Before the COVID-19 pandemic restricted travel and public gatherings, the Chartered Market Technician Association was planning to hold its 47th Annual Symposium earlier this month in New York City. Twenty-eight speakers and thousands of holders of the CMT designation from across the globe were scheduled to attend the two-day event.
The annual meeting is the organization’s flagship event. Earning the CMT designation is meant to attest to a high degree of knowledge in the sometimes arcane field of technical analysis of financial markets, and the annual meeting is an opportunity for holders to meet in person, network professionally and—perhaps the real draw—earn up to 15 continuing education credits, the total number the organization encourages CMTs to complete every year to maintain the credential.
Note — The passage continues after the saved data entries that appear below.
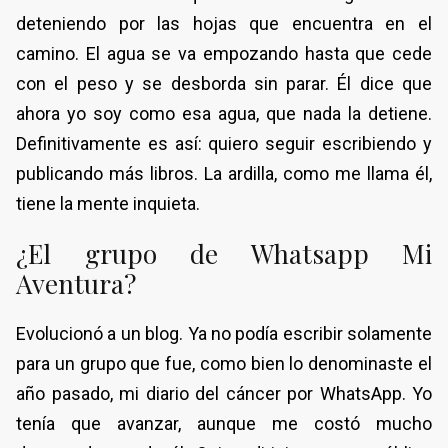
deteniendo por las hojas que encuentra en el
camino. El agua se va empozando hasta que cede
con el peso y se desborda sin parar. Él dice que
ahora yo soy como esa agua, que nada la detiene.
Definitivamente es así: quiero seguir escribiendo y
publicando más libros. La ardilla, como me llama él,
tiene la mente inquieta.
¿El grupo de Whatsapp Mi
Aventura?
Evolucionó a un blog. Ya no podía escribir solamente
para un grupo que fue, como bien lo denominaste el
año pasado, mi diario del cáncer por WhatsApp. Yo
tenía que avanzar, aunque me costó mucho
Like with so many other conferences, the pandemic forced the CMTA to alter plans. It is postponing the event until April 2021. In its place, the group offered its members 40-minute webcasts by the symposium’s speakers. The “virtual” events pulled in far more attendees—about 10,000 viewers—than the conference itself ever has, said Tyler Wood, the managing director of the association’s global business development.
The pandemic is prompting many organizations that thrived on in-person events to lean even further into online and virtual versions, replicating the keynote speeches and breakout sessions in online webinars and livestreams. That provides a way to ensure designation holders have the same opportunities to earn the continuing education credits they need. In many cases, the virtual events are attracting even more attendance.
The Association of International Certified Professional Accountants was forced to postpone its conference this year, denying members an opportunity to earn a sizable amount of the 120 continuing education credits the group requires members earn every three years.
Those members have shown an overwhelming interest in virtual learning, according to Clar Rosso, AICPA’s executive vice president of engagement and learning innovation. The group’s recent CE webinars have been viewed about 80,000 times in the past four weeks, up from 6,500 a year ago.
When the CFA Institute canceled its annual conference—scheduled for May 17–20 in Atlanta—the institute put a virtual conference in its place, featuring the same conference speakers as panelists. The conference included 16.5 earnable CE credits. CFAs need to complete 20 every year. To obtain the 3.5 credits left, the CFA Institute has dedicated a webpage that includes a series of upcoming CE webinars and its available resources around COVID-19.
In April, the first of the planned webcasts streamed to 6,136 viewers, more individuals than would likely have attended the Atlanta event.
The CFP Board, the grantor of the popular Certified Financial Planner designation that requires 30 hours of continuing education every two years, said it would advise and support any of the 1,200 groups it works with to offer CFP credits to transition live, in-person programs to virtual delivery.
After the Investments & Wealth Institute canceled its event this year, the group said it would offer a four-week certificate program online and a limited-time discount on select online courses. Annual events attendees could have earned up to six credits for the listed designations, and 5.25 credits toward the Certified Financial Planner designation, which IWI also supports. It remains to be seen how many will take the group up on the replacement offer.
Not all virtual conferences increase participation, particularly when the meetings were forced to come together in a short amount of time.
The Sudden Money Institute, the administrator of the “financial transitionist” (CeFT) designation, planned for more than 100 members to show up to its Financial Transitionist Institute Mid-Year Conference in New Orleans in March.
Almost two weeks before U.S. President Donald Trump declared the COVID-19 pandemic a national emergency, Susan Bradley, the founder of SMI, reacting to news that flights were being restricted and corporate leaders were pulling back on air travel, started planning to replicate the conference online.
“[At the time, it all felt] like a big overreaction to us, but it was just possible. So, we planned for possible,” said Bradley.
SMI quickly reworked the event and placed it on Zoom, using that company’s online learning management system. Unlike the limited features of one-off webcasts, the Zoom system let SMI hold the workshops together and then usher randomly selected attendees into simultaneous breakout sessions for discussions.
SMI spread the initial two days into three to give advisors more time to tend to clients and their families. Still, given how rapidly the group had to pivot on news of the pandemic, the virtual program brought in only 40 attendees, fewer than were planned for the New Orleans meeting.
The in-person event still has great appeal, says John Garniewski, the president of The National Association of Estate Planners & Councils. Yet his organization is mulling over what to do with its 57th Annual NAEPC Advanced Estate Planning Strategies Conference scheduled for November in Ft. Lauderdale, Fla., the planned 400 or so attendees and the credits it offers for numerous designations that it could deliver virtually.
“We don’t know if we’ll get another stay at home order,” said Garniewski. “There’s a lot of financial projections we’re making right now. How many people will attend? What would happen if we canceled? What would be the penalties? What would our sponsors do? What kind of webinar services can we use to replace the conference? We’re really looking into all of those things.”
“We are creating the wheel,” he said. “We have had webinars before, but as far as having a complete conference virtual, no we’ve never done that. A lot of us are questioning whether this might be the future.”